Re: [Xen-devel] [PATCH v4 0/4] virtio: Clean up scatterlists and use the DMA API

On Tue, 2015-07-28 at 17:47 -0700, Andy Lutomirski wrote:

> Yes, virtio flag.  I dislike having a virtio flag at all, but so far
> no one has come up with any better ideas.  If there was a reliable,
> cross-platform mechanism for per-device PCI bus properties, I'd be all
> for using that instead.

There isn't that I know of, so I think it's the best approach we have.


> >  - The kernel should just honor what qemu says, ie, whether the qemu
> > device honors or bypasses the iommu.
> Except for vfio, which maybe just needs a special case: vfio checks if
> the device claims to be virtio and doesn't set the flag, in which case
> vfio just refuses to bind the device.

Right but passing virtio through isn't the highest priority on the
radar, but yes, indeed, it should identify them and reject them.
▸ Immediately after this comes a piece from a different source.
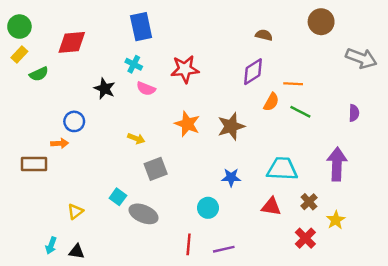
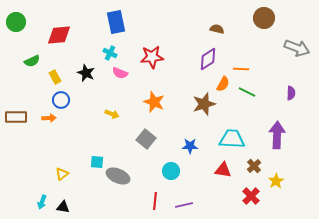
yellow rectangle: (19, 55) -> (55, 77), moved, turned -72
brown star: (231, 126) -> (204, 104), moved
brown rectangle: (34, 164) -> (16, 117), moved
gray square: (156, 169) -> (146, 139), moved, turned -30
cyan square: (118, 197) -> (97, 162), turned -32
> >  - Qemu default behaviour should be set via a machine attribute which
> > can be overriden both globally (the machine one) or per-device.
> >
> >> I think that, in an ideal world, there would be no feature flag and
> >> all virtio devices would always respect the IOMMU.  Unfortunately we
> >> have existing practice in the form of PPC and Q35 iommu=on that
> >> conflict with that.
> >
> > And possibly more as in this is how the qemu virtio devices are written
> > today, they do not use the proper DMA accessors, they always bypass,
> > whatever the platform is (so sparc would be in the same boat for
> > example).
> Except that AFAIK Q35 is the only QEMU platform that supports a
> nontrivial IOMMU in the first place.  Are there pseries hosts that
> have a working IOMMU?  Maybe I've just misunderstood.

You may well be correct, I remember that we actually created the iommu
infrastructure to a large extent in qemu for ppc/pseries, then it got
extended when q35 came in.

> >> >>   New QEMU
> >> >> always advertises this feature flag.  If iommu=on, QEMU's virtio
> >> >> devices refuse to work unless the driver acknowledges the flag.
> >> >
> >> > This should be configurable.
> >>
> >> Would any non-PPC user ever configure it differently?  I suppose if
> >> you want to support old kernels on new QEMU, you'd flip the switch.
> >
> > Possibly, have we looked at what ia64, sparc, arm, ... do ? At least
> > sparc has iommus as well.
> I think (I hope!) that ia64 is irrelevant, and last I checked ARM
> didn't have a QEMU-emulated IOMMU.  Maybe things have changed.

Not yet...

> >
> > On new machine types, we shouldn't change the behaviour of an existing
> > machine type, and we should keep the default to 0 on ppc/pseries because
> > of backward compatibility issue. But that should be the only place that
> > is "ppc specific", ie, a default value in a machine def structure.
> Fair enough, except I still think we should change the default to be
> "respect IOMMU" on machine types that don't have an IOMMU in the first
> place. 

Ok, but do it in a separate patch because it *is* a behaviour change to
some extent.

>  That way Xen works with old machine types, and I don't think
> we lose anything.
> >
> >> That's the setting that will work in all cases on new guest + new
> >> host, and it's the setting that's safest.  vfio will probably always
> >> malfunction if given a device that looks like it's behind an IOMMU but
> >> doesn't respect it.  For people who need the last bit of performance,
> >> they should use bus-level controls where available (they should be
> >> available everywhere except PPC and maybe arm64) and, ideally, someone
> >> would teach PPC how to exclude devices from the IOMMU cleanly if
> >> possible.  If that can't be done, then there can be an option to
> >> bypass the IOMMU the way it's currently done and no one except PPC
> >> would do it.
> >>
> >> PPC really is different from everything except x86 Q35 iommu=on, and
> >> the latter is experimental.  AFAIK in all other cases, the IOMMU is
> >> respected by virtio, but there is no non-1:1 IOMMU.
> >
> > What about sparc ? I though it was pretty similar to PPC in that
> > regard...
> No clue, honestly.  I could be wrong about the set of existing QEMU
> machine types.